For non-system, ie, customized user-code based solution, there would be two approaches:
You could for example buffer up tuples and sort on time stamp within a bolt before processing. To make this work properly, you need to inject punctuations/watermarks that ensure that no tuple with larger timestamp than the punctuation comes after a punctuation. If you received a punctuation from each parallel input substream you can safely trigger sorting and processing.
Another way would be to buffer tuples per incoming substream in district buffers (within a substream order is preserved) and merge the tuples from the buffers in order. This has the advantage that sorting is avoided. However, you need to ensure that each operator emits tuples ordered. Furthermore, to avoid blocking (ie, if no input is available for a substream) punctuations might be needed, too. (I implemented this approach. Feel free to use the code or adapt it to your needs: https://github.com/mjsax/aeolus/blob/master/queries/utils/src/main/java/de/hub/cs/dbis/aeolus/utils/TimestampMerger.java)
Storm supports this use case. For this you just have to ensure that order is maintained throughout your flow in all the involved components. So as first step, in Kafka producer, all the messages for a particular user id should go to the same partition in Kafka. For this you can implement a custom Partitioner in your KafkaProducer. Please refer to the link here for implementation details.

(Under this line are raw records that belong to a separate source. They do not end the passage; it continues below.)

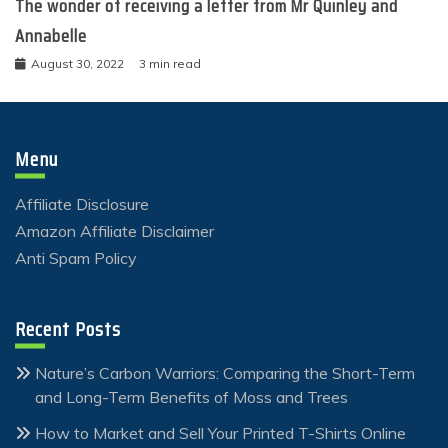
The wonder of receiving a letter from Mr Quinley and
Annabelle
August 30, 2022
3 min read
Menu
Affiliate Disclosure
Amazon Affiliate Disclaimer
Anti Spam Policy
Recent Posts
Nature’s Carbon Warriors: Comparing the Short-Term
and Long-Term Benefits of Moss and Trees
How to Market and Sell Your Printed T-Shirts Online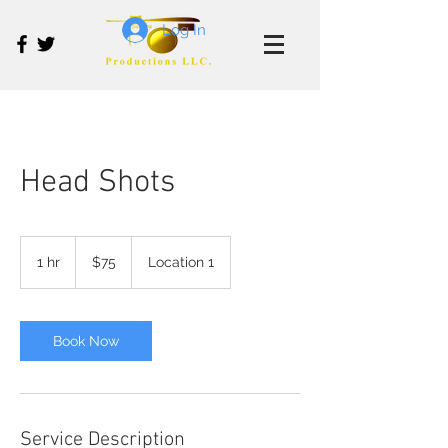
Log In
Head Shots
75
US
1 hr
1
$75
Location 1
dollars
h
Book Now
Service Description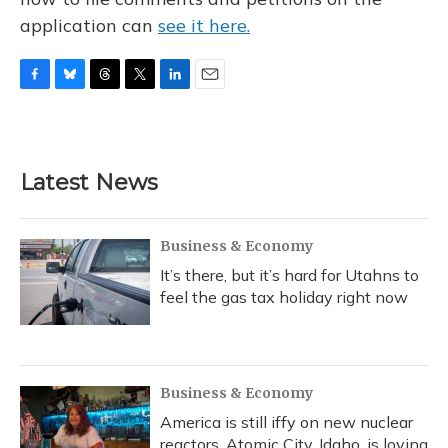
application can
see it here.
F
B
T
T
L
E
a
l
h
w
i
m
c
u
r
i
n
a
e
e
e
t
k
i
b
s
a
t
e
l
Latest News
o
k
d
e
d
o
y
s
r
I
k
n
Business & Economy
It’s there, but it’s hard for Utahns to
feel the gas tax holiday right now
Business & Economy
America is still iffy on new nuclear
reactors. Atomic City, Idaho, is loving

Since a partition in Kafka can be read by one and only one kafkaSpout instance in Storm, the messages in that partition come in order in the spout instance. Thereby ensuring that all the messages of the same user id arrive to the same spout.
Now comes the tricky part - to maintain order in bolt, you want to ensure that you use field grouping on bolt based on "user_id" field emitted from the Kafka spout. A provided kafkaSpout does not break the message to emit field, you would have to override the kafkaSpout to read the message and emit a "user_id" field from the spout. One way of doing so is to have an intermediate bolt which reads the message from the Kafkaspout and emits a stream with "user_id" field.
When finally you specify a bolt with field grouping on "user_id", all messages of a particular user_id value would go to the same instance of the bolt, whatever be the degree of parallelism of the bolt.
A sample topology which work for your case could be as follow -
builder.setSpout("KafkaSpout", Kafkaspout);
builder.setBolt("FieldsEmitterBolt", FieldsEmitterBolt).shuffleGrouping("KafkaSpout");
builder.setBolt("CalculatorBolt", CalculatorBolt).fieldsGrouping("FieldsEmitterBolt", new Fields("user_id")); //user_id field emitted by Bolt2
--Beware, there could be case when all the user_id values come to the same CalculatorBolt instance if you have limited number of user_ids. This in turn would decrease the effective 'parallelism'!